I say these two issues were related. If we had been better suited to the task, maybe we wouldn’t have been so heavy and such a blunt instrument, but we were. That’s the Army we had, and you don’t shape or reshape an army by writing an order and waking up the next day and finding that things are different. His struggle was that he was in an insurgency fight, didn’t really have a counterinsurgency force, and the clock was running. That’s very much, in a couple of sentences, my two-year experience at CENTCOM.
Bakich
It’s fascinating that your assessment of the Army is what it is.
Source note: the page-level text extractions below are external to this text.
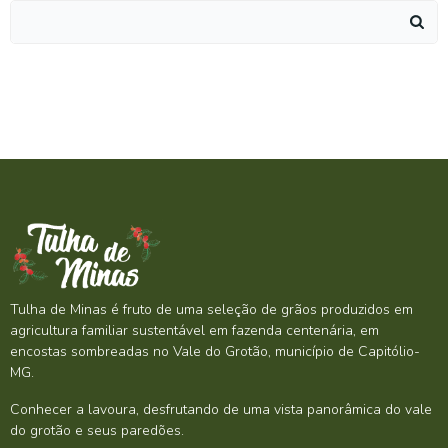
Search
for:
Tulha de Minas é fruto de uma seleção de grãos produzidos em
agricultura familiar sustentável em fazenda centenária, em
encostas sombreadas no Vale do Grotão, município de Capitólio-
MG.
Conhecer a lavoura, desfrutando de uma vista panorâmica do vale
do grotão e seus paredões.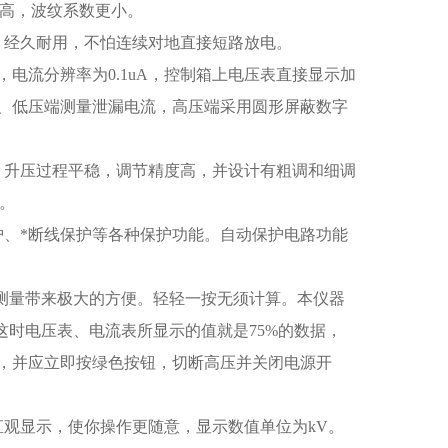
更高，波纹系数更小。
，经久耐用，不怕连续对地直接短路放电。
，电流分辨率为0.1uA，控制箱上电压表直接显示加
、低压端测量泄漏电流，高压端采用圆形屏蔽数字
，升压过程平稳，调节精度高，并设计有粗调和细调
%。
护、*断线保护等各种保护功能。自动保护电路功能
雷器测量带来极大的方便。轻轻一按无须计算。本仪器
钮，这时电压表、电流表所显示的值就是75%的数据，
，并应立即按绿色按钮，切断高压并关闭电源开
观显示，使你操作更随意，显示数值单位为kV。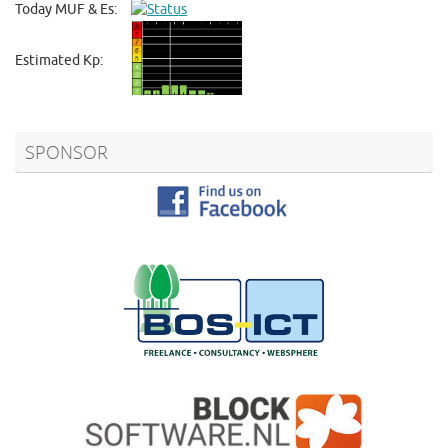
Today MUF & Es:
Estimated Kp:
SPONSOR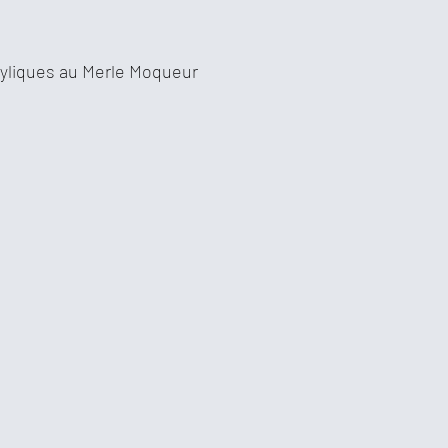
yliques au Merle Moqueur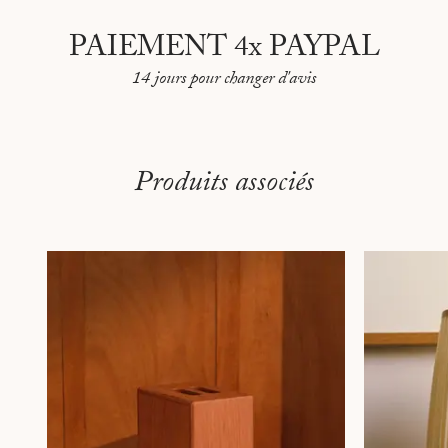
PAIEMENT 4x PAYPAL
14 jours pour changer d'avis
Produits associés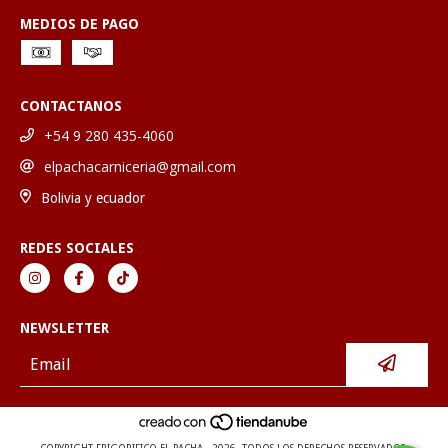
MEDIOS DE PAGO
CONTACTANOS
+54 9 280 435-4060
elpachacarniceria@gmail.com
Bolivia y ecuador
REDES SOCIALES
NEWSLETTER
People that I read—John Nagl, Tom Ricks—they say, “Oh, no, we see the Army as an institution learning,” and point to people like, for example, General [Raymond] Odierno, who started off in the Iraq War in one way, and then by 2007, was doing radically different things.
Lute
But it’s one thing for an individual to go through a three-year period of adaptation. It’s another thing for an institution to do that. After commanding a division early in the war, Ray in 2007 became the three-star commander of the surge forces. The forces were rotating into Ray’s command on an annual basis. Remember, you have a wholesale change of force structure every year; you wipe the slate clean. Those forces that are coming from Mother Army, from the institutional base, had not had Ray’s three years of adaptation.
An associated problem is what I call lack of campaign continuity. Ray spent five years in Iraq. [David] Petraeus had three tours there: as a two-star, as a three-star, and as a four-star. Ryan Crocker, the U.S. Ambassador, had been a lifelong Arabist, spoke Arabic; I think that was his fourth embassy in the Arab world. When you have those kinds of leaders, you have the potential to see things differently and adapt. And John Abizaid speaks Arabic, had gone to school in Jordan, had served in UN [United Nations] peacekeeping in the region. I accept that Ray, as an individual, changed his perspective over time, but what I don’t accept is that the Army was able, in a period of just a few years, to adequately adapt to this operational setting.
Bakich
In that same vein, then, can you talk about General Casey’s performance during that time?
Lute
First of all, I’m a Casey fan, in case you haven’t noticed, and an Abizaid fan. [laughter] He went into an enormously confused, complex, and deteriorating situation in ’04 and righted the ship. He set in place processes, the senior-level executive command posture, that allowed those beneath him to get on with their tasks and he set things in motion. He also was experienced enough, and senior enough, to have a very close relationship with a series of Ambassadors: [John] Negroponte first, then [Zalmay] Khalilzad, then Crocker. Their photos are in the hallway somewhere in the State Department, as you know, icons. We upped the ante not only in terms of the military command structure, but also in the political and diplomatic pasture, and things began to settle in.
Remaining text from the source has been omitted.